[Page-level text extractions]
---
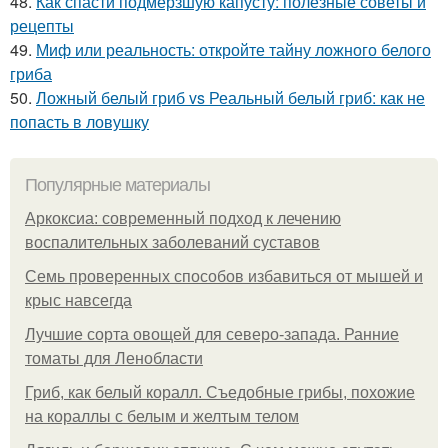
48.
Как спасти подмерзшую капусту: полезные советы и
рецепты
49.
Миф или реальность: откройте тайну ложного белого
гриба
50.
Ложный белый гриб vs Реальный белый гриб: как не
попасть в ловушку
Популярные материалы
Аркоксиа: современный подход к лечению
воспалительных заболеваний суставов
Семь проверенных способов избавиться от мышей и
крыс навсегда
Лучшие сорта овощей для северо-запада. Ранние
томаты для Ленобласти
Гриб, как белый коралл. Съедобные грибы, похожие
на кораллы с белым и желтым телом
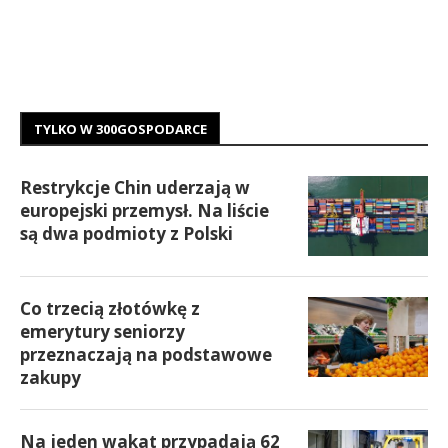
TYLKO W 300GOSPODARCE
Restrykcje Chin uderzają w
europejski przemysł. Na liście
są dwa podmioty z Polski
Co trzecią złotówkę z
emerytury seniorzy
przeznaczają na podstawowe
zakupy
Na jeden wakat przypadają 62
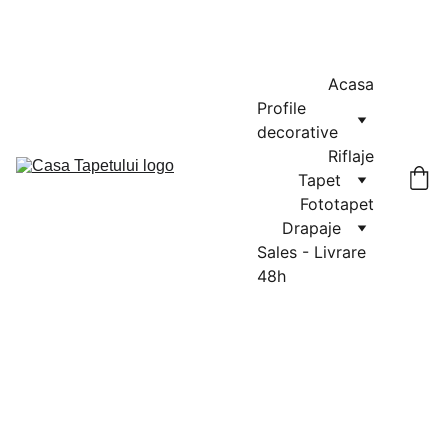
MASURATORI GRATUITE IN CLUJ-NAPOCA SI FLORESTI: 0764-
666-521 / COMENZI SI OFERTE: 0729-939-022
Acasa
Profile 
decorative
Riflaje
Tapet
Fototapet
Drapaje
Sales - Livrare 
48h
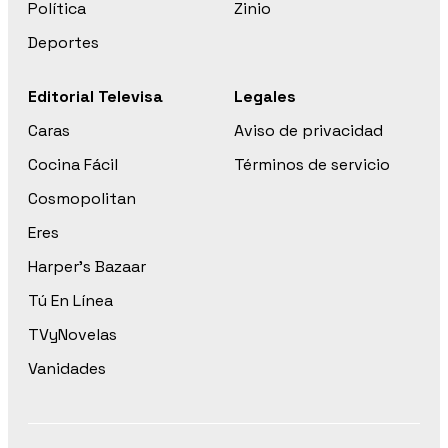
Política
Zinio
Deportes
Editorial Televisa
Legales
Caras
Aviso de privacidad
Cocina Fácil
Términos de servicio
Cosmopolitan
Eres
Harper’s Bazaar
Tú En Línea
TVyNovelas
Vanidades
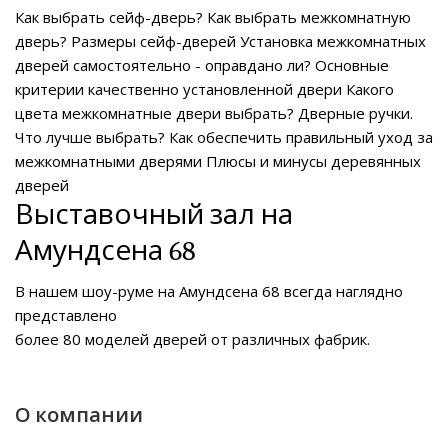
Как выбрать сейф-дверь?
Как выбрать межкомнатную
дверь?
Размеры сейф-дверей
Установка межкомнатных
дверей самостоятельно - оправдано ли?
Основные
критерии качественно установленной двери
Какого
цвета межкомнатные двери выбрать?
Дверные ручки.
Что лучше выбрать?
Как обеспечить правильный уход за
межкомнатными дверями
Плюсы и минусы деревянных
дверей
Выставочный зал на
Амундсена 68
В нашем
шоу-руме на Амундсена 68
всегда наглядно
представлено
более 80 моделей дверей от различных фабрик.
О компании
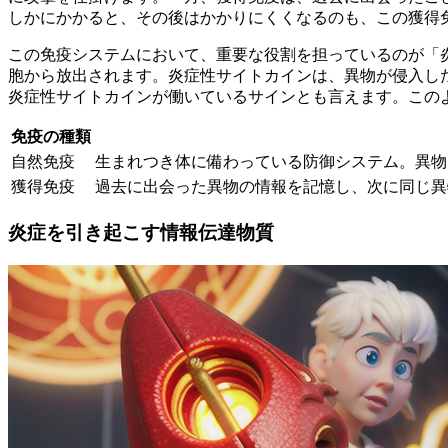
しかにかかると、その後はかかりにくくなるのも、この獲得
この免疫システムにおいて、重要な役割を担っているのが
「
胞から放出されます。炎症性サイトカインは、異物が侵入し
炎症性サイトカインが働いているサインとも言えます。この
免疫の種類
自然免疫
生まれつき体に備わっている防御システム。異物
獲得免疫
過去に出会った異物の情報を記憶し、次に同じ異
炎症を引き起こす情報伝達物質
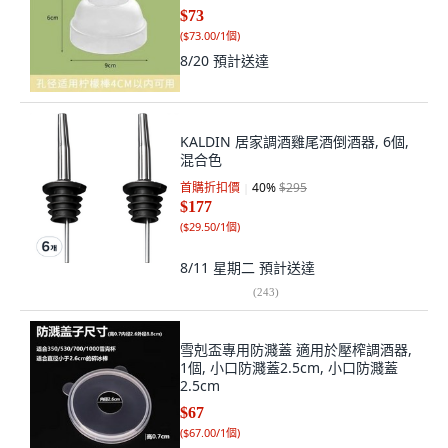
$73
(
$73.00/1個
)
8/20
預計送達
KALDIN 居家調酒雞尾酒倒酒器, 6個,
混合色
首購折扣價
40
%
$295
$177
(
$29.50/1個
)
8/11 星期二
預計送達
(
243
)
雪剋盃專用防濺蓋 適用於壓榨調酒器,
1個, 小口防濺蓋2.5cm, 小口防濺蓋
2.5cm
$67
(
$67.00/1個
)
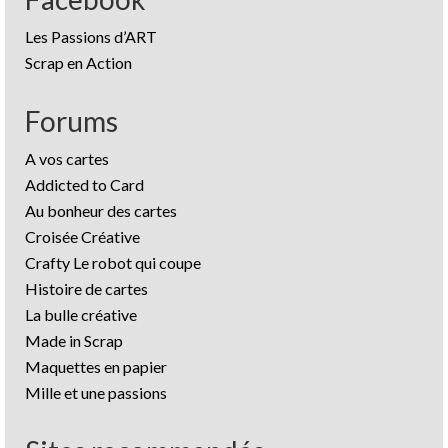
Les Passions d’ART
Scrap en Action
Forums
A vos cartes
Addicted to Card
Au bonheur des cartes
Croisée Créative
Crafty Le robot qui coupe
Histoire de cartes
La bulle créative
Made in Scrap
Maquettes en papier
Mille et une passions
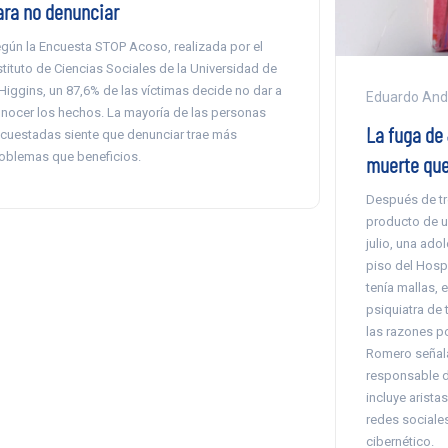
ara no denunciar
gún la Encuesta STOP Acoso, realizada por el
stituto de Ciencias Sociales de la Universidad de
Higgins, un 87,6% de las víctimas decide no dar a
Eduardo And
nocer los hechos. La mayoría de las personas
La fuga de 
cuestadas siente que denunciar trae más
oblemas que beneficios.
muerte que
Después de tr
producto de un
julio, una ado
piso del Hospi
tenía mallas, e
psiquiatra de
las razones p
Romero señala
responsable de
incluye arist
redes sociales
cibernético.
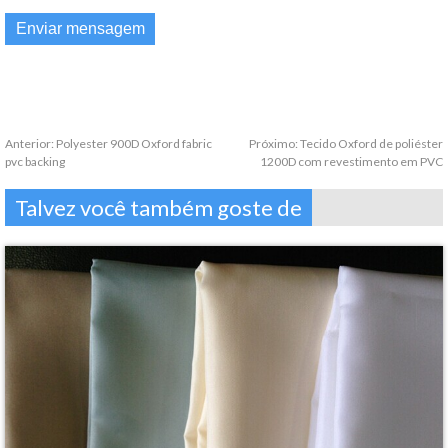
Anterior:
Polyester 900D Oxford fabric
Próximo:
Tecido Oxford de poliéster
pvc backing
1200D com revestimento em PVC
Talvez você também goste de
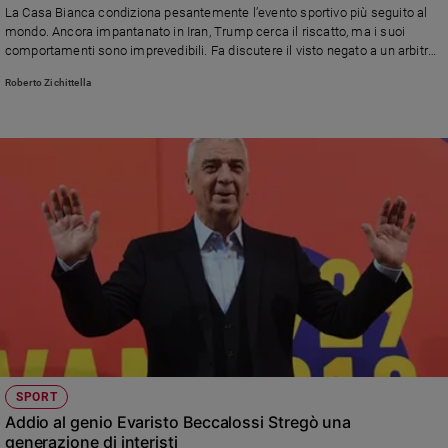
La Casa Bianca condiziona pesantemente l’evento sportivo più seguito al
mondo. Ancora impantanato in Iran, Trump cerca il riscatto, ma i suoi
comportamenti sono imprevedibili. Fa discutere il visto negato a un arbitro
somalo, mentre si temono raid di ICE anche nei confronti dei tifosi
Roberto Zichittella
SPORT
Addio al genio Evaristo Beccalossi Stregò una
generazione di interisti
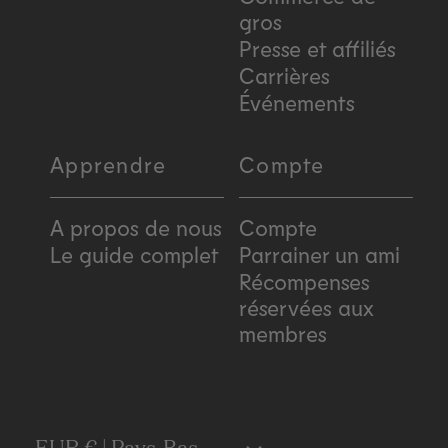
gros
Presse et affiliés
Carrières
Événements
Apprendre
Compte
A propos de nous
Compte
Le guide complet
Parrainer un ami
Récompenses
réservées aux
membres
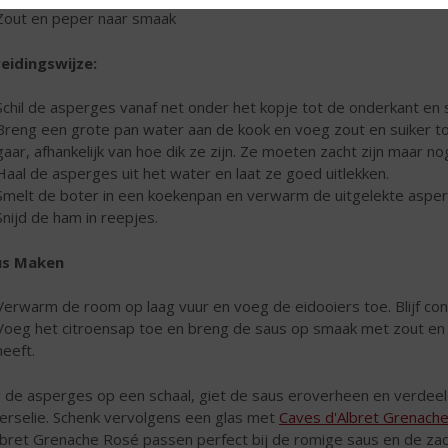
Zout en peper naar smaak
eidingswijze:
Schil de asperges vanaf net onder het kopje tot de onderkant en sn
Breng een grote pan water aan de kook en voeg zout en suiker t
gaar, afhankelijk van hoe dik ze zijn. Ze moeten zacht zijn maar no
Haal de asperges uit het water en laat ze goed uitlekken.
Smelt de boter in een koekenpan en verwarm de uitgelekte asper
Snijd de ham in reepjes.
us Maken
Verwarm de room op laag vuur en voeg de eidooiers toe. Blijf cons
Voeg het citroensap toe en breng de saus op smaak met zout en pe
heeft.
 de asperges op een schaal, giet de saus eroverheen en verdee
erselie. Schenk vervolgens een glas met
Caves d'Albret Grenach
lbret Grenache Rosé passen perfect bij de romige saus en de za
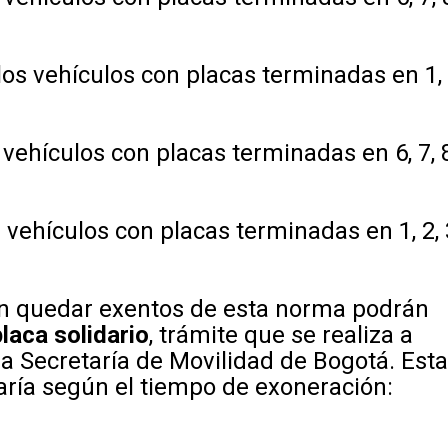
los vehículos con placas terminadas en 1,
 vehículos con placas terminadas en 6, 7, 8
 vehículos con placas terminadas en 1, 2, 
n quedar exentos de esta norma podrán
placa solidario
, trámite que se realiza a
la Secretaría de Movilidad de Bogotá. Esta
aría según el tiempo de exoneración:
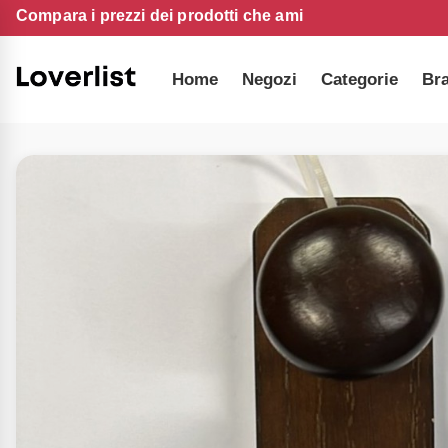
Compara i prezzi dei prodotti che ami
Home
Negozi
Categorie
Br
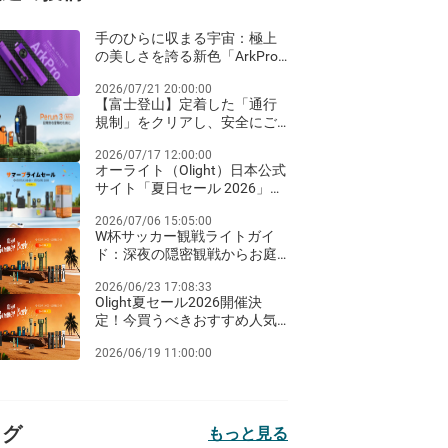
手のひらに収まる宇宙：極上
の美しさを誇る新色「ArkPro
ネビュラ・バイオレット」が
2026/07/21 20:00:00
登場！
【富士登山】定着した「通行
規制」をクリアし、安全にご
来光を迎えるための夜間ライ
2026/07/17 12:00:00
ト装備ガイド
オーライト（Olight）日本公式
サイト「夏日セール 2026」完
全ガイド：Amazon Prime Day
2026/07/06 15:05:00
同期のビッグセールとお得な
W杯サッカー観戦ライトガイ
クリアランス祭り！
ド：深夜の隠密観戦からお庭
のパーティーまで
2026/06/23 17:08:33
Olight夏セール2026開催決
定！今買うべきおすすめ人気
ライト徹底比較
2026/06/19 11:00:00
タグ
もっと見る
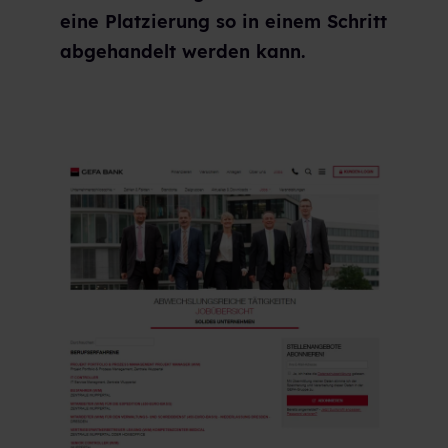
eine Platzierung so in einem Schritt
abgehandelt werden kann.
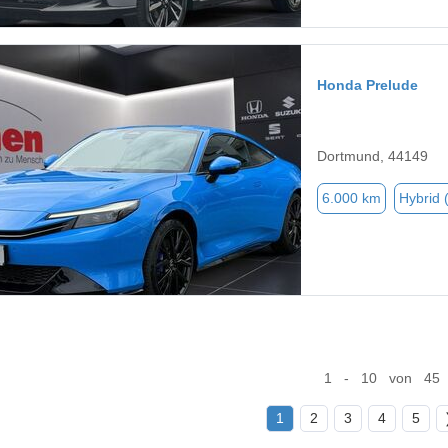
Honda Prelude
Dortmund, 44149
6.000 km
Hybrid 
1 - 10 von 45
1
2
3
4
5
---
What to do: Each line in the data that holds the string "белый" must be returned.

Output of the exercise:
Ложный белый гриб vs Реальный белый гриб: как не
Гриб, как белый коралл. Съедобные грибы, похожие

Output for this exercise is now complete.